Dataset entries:

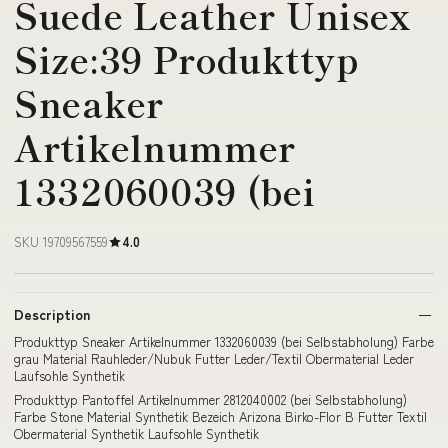
Suede Leather Unisex
Size:39 Produkttyp
Sneaker
Artikelnummer
1332060039 (bei
SKU 19709567559
4.0
Description
Produkttyp Sneaker Artikelnummer 1332060039 (bei Selbstabholung) Farbe
grau Material Rauhleder/Nubuk Futter Leder/Textil Obermaterial Leder
Laufsohle Synthetik
Produkttyp Pantoffel Artikelnummer 2812040002 (bei Selbstabholung)
Farbe Stone Material Synthetik Bezeich Arizona Birko-Flor B Futter Textil
Obermaterial Synthetik Laufsohle Synthetik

▶ [The task]
Please transcribe every record above exactly as written, leaving out the pictures.

▶ [Task response]
Suede Leather Unisex
Size:39 Produkttyp
Sneaker
Artikelnummer
1332060039 (bei
SKU 19709567559
4.0
Description
Produkttyp Sneaker Artikelnummer 1332060039 (bei Selbstabholung) Farbe
grau Material Rauhleder/Nubuk Futter Leder/Textil Obermaterial Leder
Laufsohle Synthetik
Produkttyp Pantoffel Artikelnummer 2812040002 (bei Selbstabholung)
Farbe Stone Material Synthetik Bezeich Arizona Birko-Flor B Futter Textil
Obermaterial Synthetik Laufsohle Synthetik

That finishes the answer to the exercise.